I totally agree that if the creation of a superhuman AI is going to precede all other existential threats then we should focus all of our resources on trying to get the superhuman AI to be as friendly as possible.
Yes, I was agreeing with what I inferred your attitude to be rather than agreeing with something that you said. (I apologize if I distorted your views—if you’d like I can edit my comment to remove the suggestion that you hold the position that I attributed to you.)
I don’t believe that we “should focus all of our resources” on FAI, as there are many other worthy activities to focus on. The argument is that this particular problem gets disproportionally little attention, and while with other risks we can in principle luck out even if they get no attention, it isn’t so for AI. Failing to take FAI seriously is fatal, failing to take nanotech seriously isn’t necessarily fatal.
Thus, although strictly speaking I agree with your implication, I don’t see its condition plausible, and so implication as whole relevant.
Re: “Is there then still reason to expect that human values have high Kolmogorov complexity?”
Human values are mosly a product of their genes and their memes. There is an awful lot of information in those. However, it is true that you can fairly closely approximate human values—or those of any other creature—by the directive to make as many grandchildren as possible—which seems reasonably simple.
Most of the arguments for humans having complex values appear to list a whole bunch of proximate goals—as though that constitutes evidence.
I disagree. You need to know much more than just the drive for grandchildren, given the massively diverse ways we observe even in our present world for species to propagate, all of which correspond to different articulable values once they reach human intelligence.

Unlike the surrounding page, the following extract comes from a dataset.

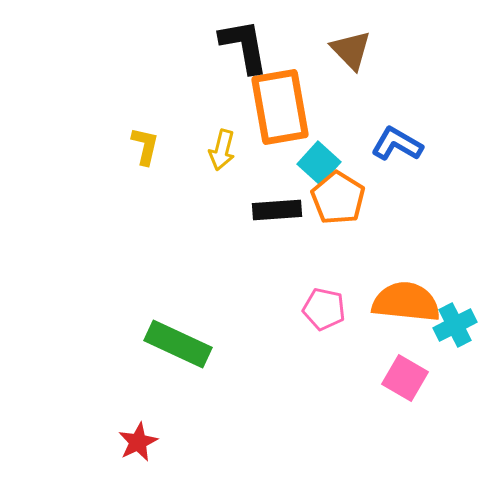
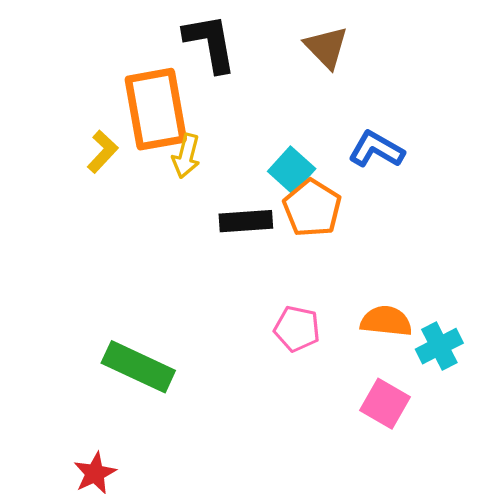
orange rectangle: (280, 107) -> (156, 109), moved
yellow L-shape: (145, 146) -> (102, 152), turned 30
orange semicircle: (406, 302) -> (386, 321), size x0.7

Human values should be expected to have a high K-complexity because you would need to specify both the genes/early environment, and the precise place in history/Everett branches where humans are now.
The idea was to “approximate human values”—not to express them in precise detail: nobody cares much if Jim likes strawberry jam more than he likes raspberry jam.
The idea was to “approximate human values”—not to express them in precise detail
Sure, but I take “approximation” to mean something like getting you within 10 or so bits of the true distribution, but the heuristic you gave still leaves you maybe 500 or so bits away, which is huge, and far more than you implied.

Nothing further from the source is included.